Figure 2: Forest plots of the pooled sensitivity and specificity. (a) the Forest plot of pooled sensitivity; (b) the Forest plot of pooled specificity.
Figure 3: The SROC curve Abbreviations: SROC: summary receiver operating characteristic.
3.5 Meta-Analysis of Subgroups by Average Gestational Age
A subgroup meta-analysis was conducted on the 39 studies that reported average gestational age. As shown in Table 1, 4D ultrasound was able to detect CHD as early as 11 weeks, albeit with a lower pooled sensitivity of 0.60 (95% CI: 0.15–0.95). When the average gestational age reached 20 weeks (range: 14–28 weeks), both the pooled sensitivity (0.94; 95% CI: 0.84–0.98) and specificity (0.94; 95% CI: 0.83–0.99) were high. This high diagnostic performance was maintained within the 20–28 weeks range. However, a significant decrease in pooled sensitivity to 0.60 (95% CI: 0.32 to 0.84) was observed at an average gestational age of 32 weeks.
Table 1: Meta-analysis of subgroups of average gestational weeks.

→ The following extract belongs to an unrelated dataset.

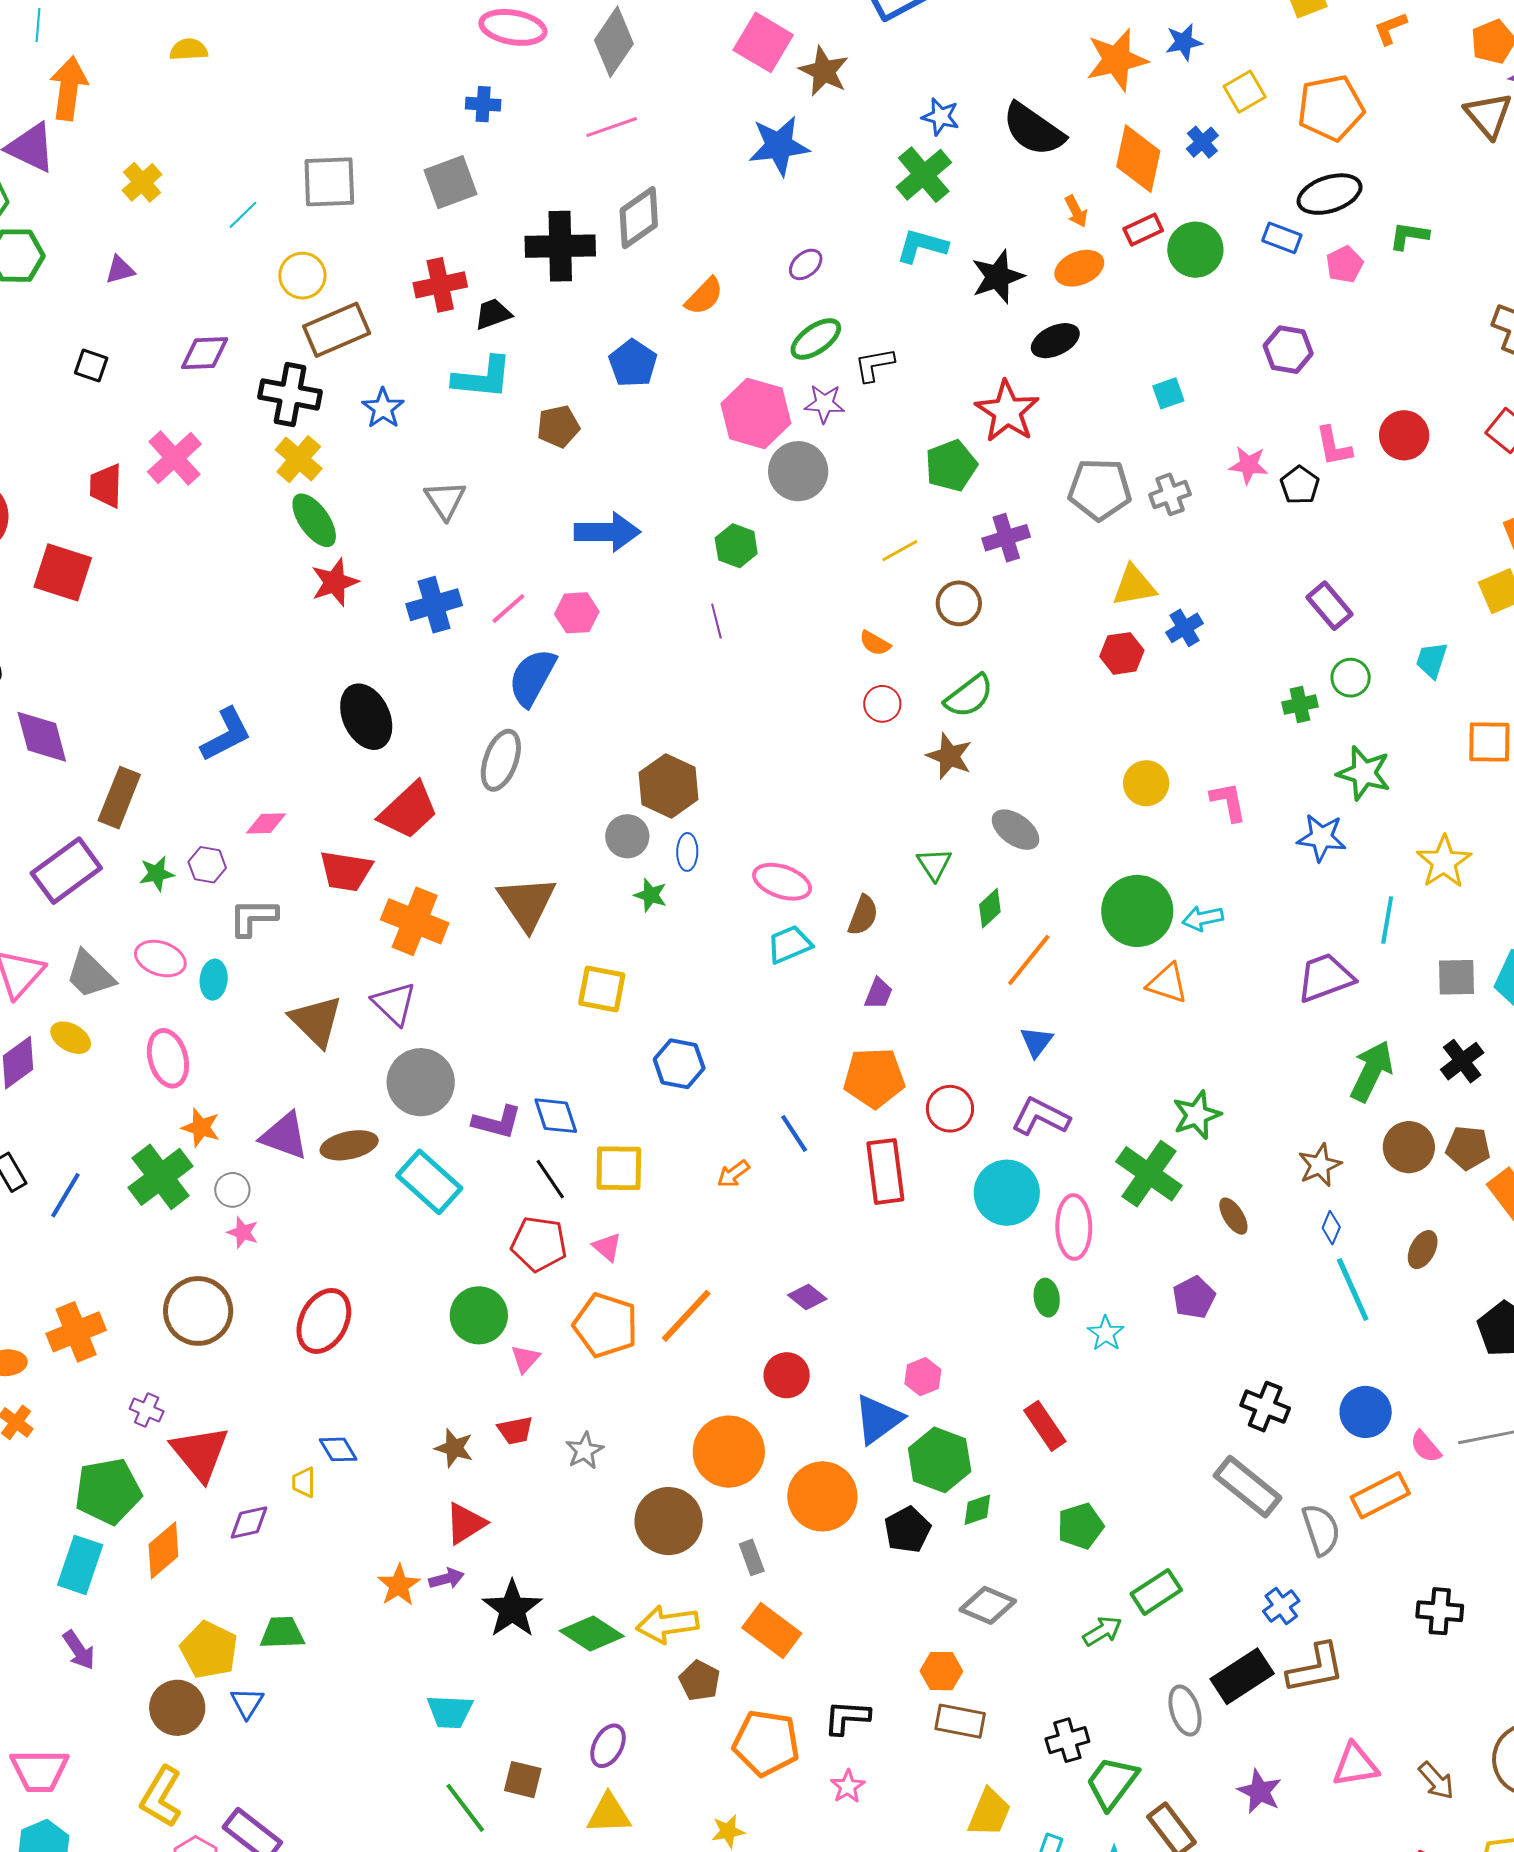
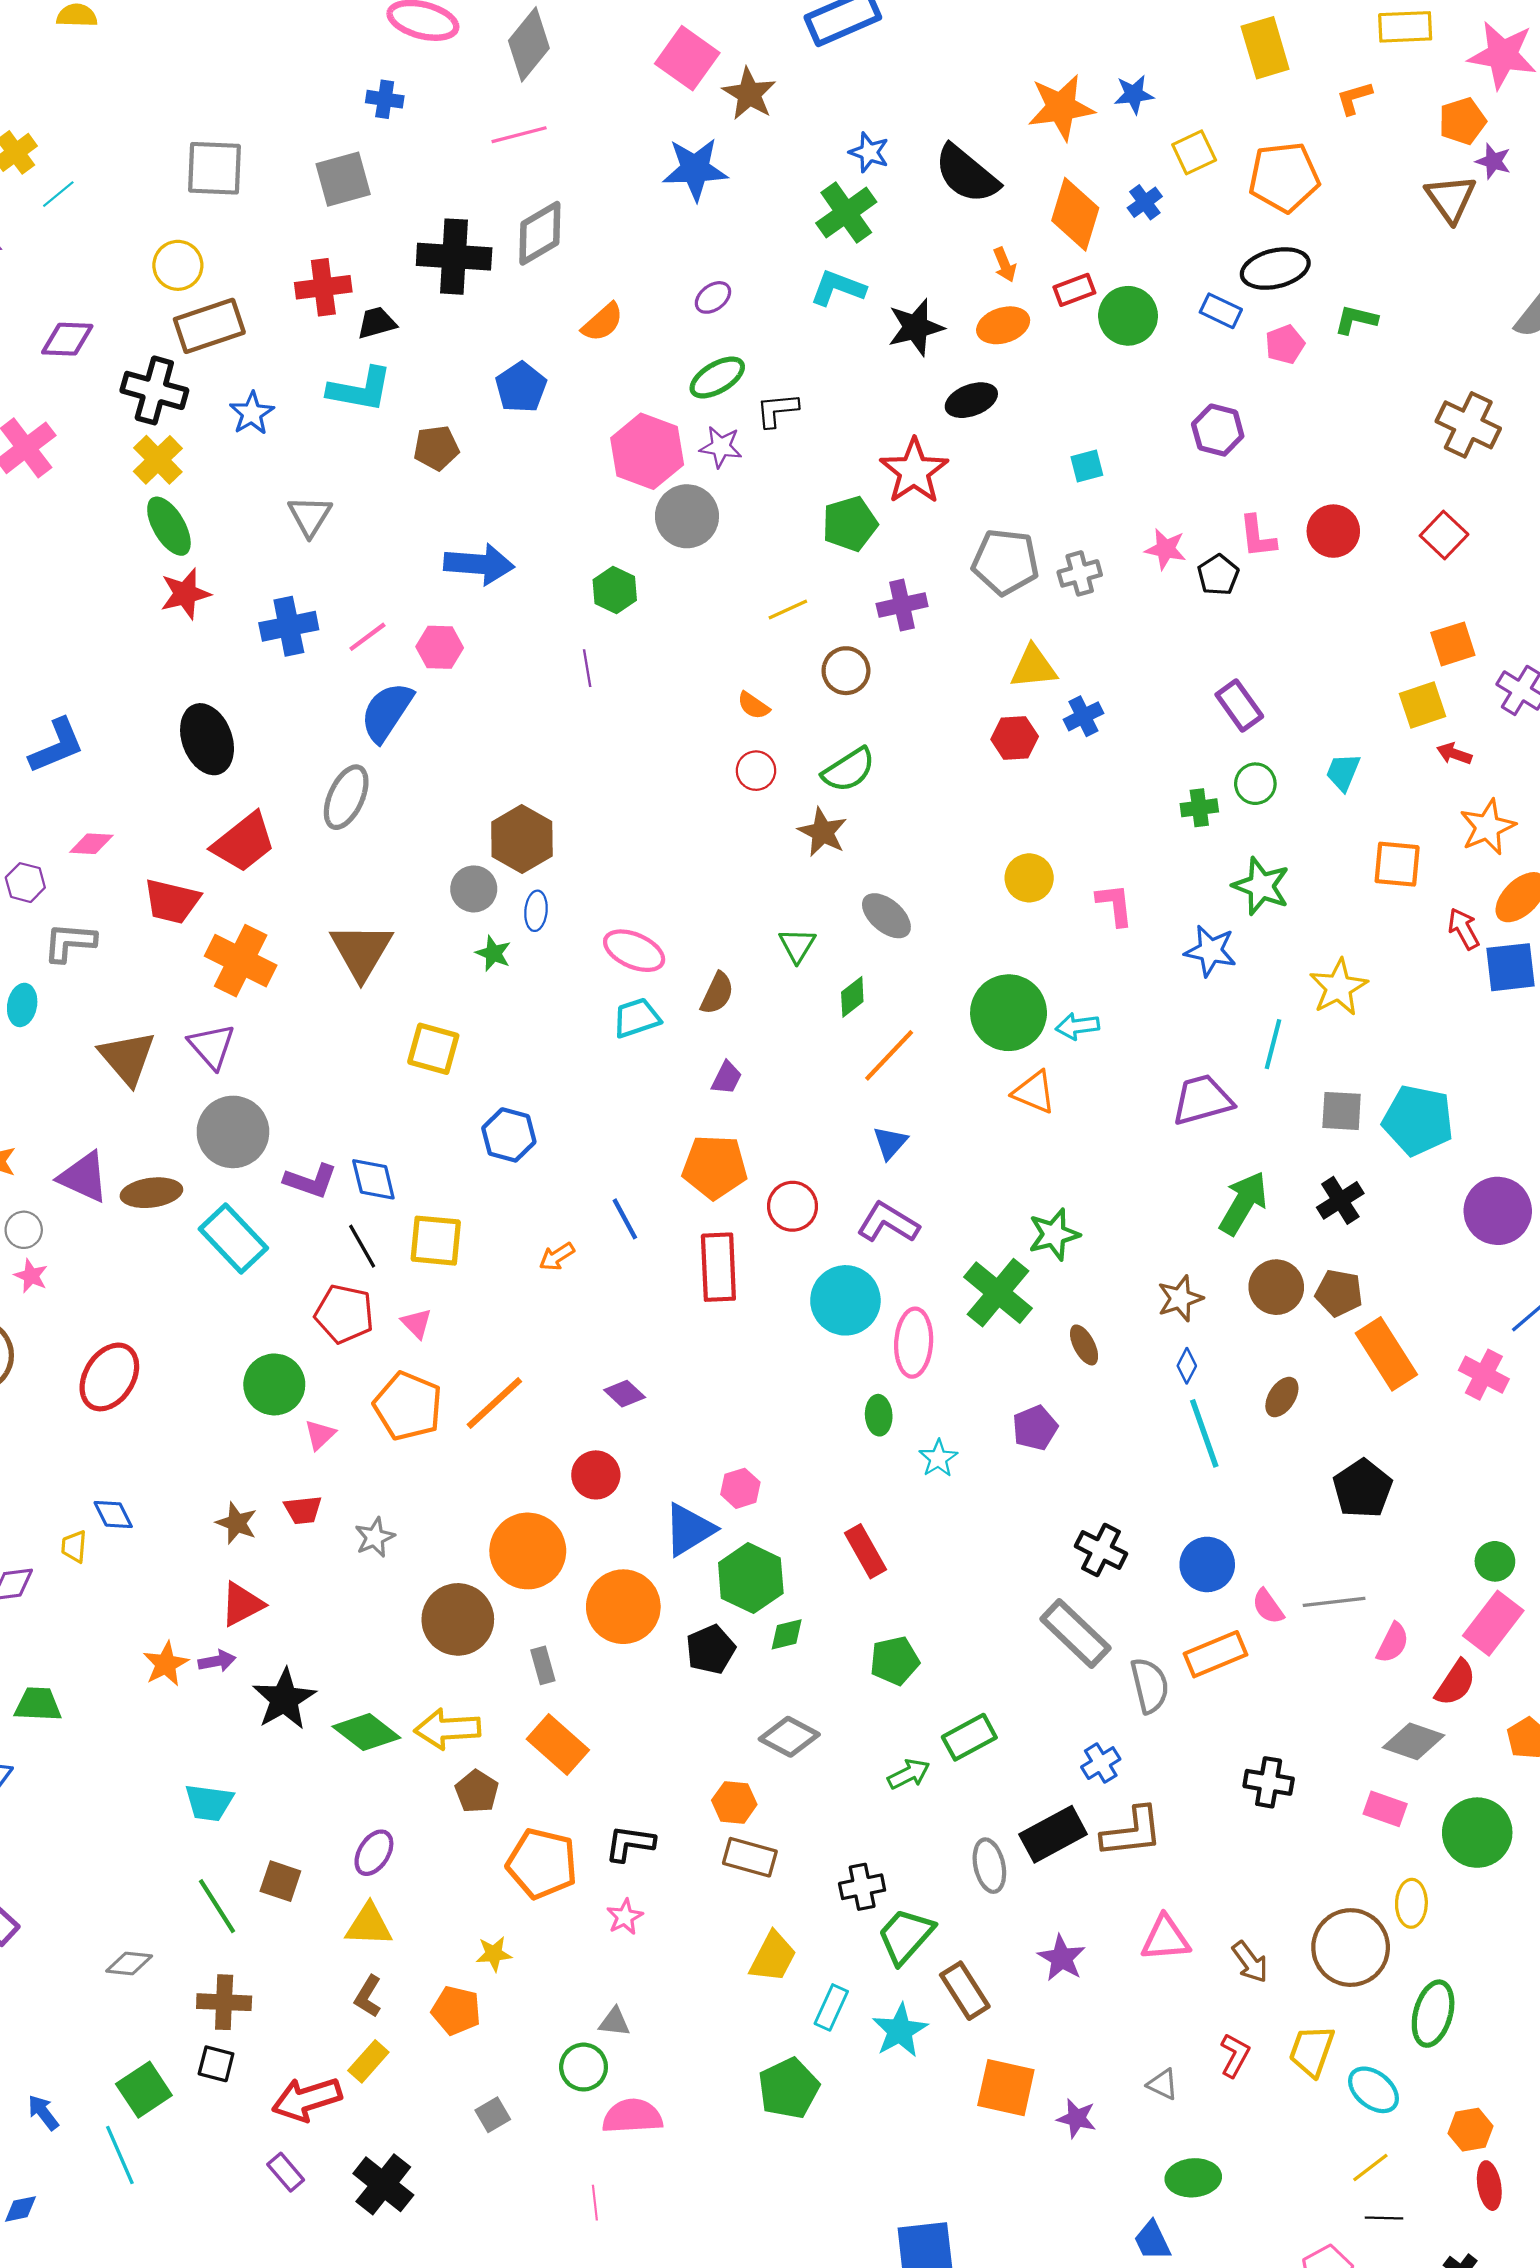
cyan line: (243, 215) -> (58, 194), moved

| Average Gestational Age (Weeks) | Gestational Age Range (Weeks) | Number of Literature (n) | Number of Fetuses | Sensitivity (95% CI) | Specificity (95% CI) | AUC (95% CI) |
|---|---|---|---|---|---|---|
| 14 | 12–15 | 1c | 215 | 0.60 (0.15–0.95) | 1.00 (0.98–1.00) | 0.80 (0.53–1.00) |
| 15 | 13–24 | 1c | 90 | 0.96 (0.79–1.00) | 0.98 (0.92–1.00) | 0.97 (0.92–1.00) |
| 16 | NA | 1c | 206 | 0.85 (0.78–0.91) | 0.89 (0.79–0.96) | 0.87 (0.82–0.93) |
| 17 | 11–25 | 3b | 4413 | 0.81 (0.71–0.89) | 0.92 (0.91–0.93) | N/A |
| 20 | 14–28 | 2b | 258 | 0.94 (0.84–0.98) | 0.94 (0.83–0.99) | N/A |
| 21 | 17–24 | 1c | 85 | 0.87 (0.66–0.97) | 0.95 (0.87–0.99) | 0.91 (0.82–1.00) |
| 22 | 18–30 | 1c | 150 | 0.86 (0.73–0.94) | 0.95 (0.89–0.98) | 0.91 (0.84–0.07) |
| 23 | 18–26 | 5a | 6417 | 0.89 (0.91–0.94) | 0.99 (0.95–1.00) | 0.96 (0.94–0.98) |
| 24 | 16–31 | 10a | 1806 | 0.92 (0.88–0.95) | 0.98 (0.94–0.99) | 0.97 (0.95–0.98) |
| 25 | 21–29 | 7a | 4741 | 0.94 (0.84–0.98) | 0.99 (0.97–1.00) | 0.99 (0.98–1.00) |
| 26 | 13–38 | 4a | 1875 | 0.86 (0.78–0.92) | 0.99 (0.92–1.00) | 0.92 (0.89–0.94) |
| 27 | 18–39 | 1c | 413 | 0.95 (0.83–0.99) | 0.99 (0.98–1.00) | 0.97 (0.93–1.00) |
| 28 | 24–37 | 1c | 360 | 0.92 (0.74–0.99) | 1.00 (0.98–1.00) | 0.95 (0.90–1.00) |
| 32 | 22–38 | 1c | 135 | 0.60 (0.32–0.84) | 0.98 (0.93–0.99) | 0.79 (0.63–0.94) |
Due to significant heterogeneity among the 49 included studies, meta-regression analysis was performed to explore potential sources. Covariates were coded as follows:
(1) Study design: Retrospective studies = 0, prospective studies = 1; (2) Sample size: <300 = 0, ≥300 = 1; (3) Maternal risk status: No high-risk factors = 0, presence of high-risk factors = 1; (4) Prior suspicion of fetal CHD: Suspected before 4D ultrasound = 1, not suspected = 0; (5) STIC technology integration: 4D ultrasound without STIC = 0, with STIC = 1; (6) Ultrasound system origin: China = 1, Austria = 2, other regions = 3.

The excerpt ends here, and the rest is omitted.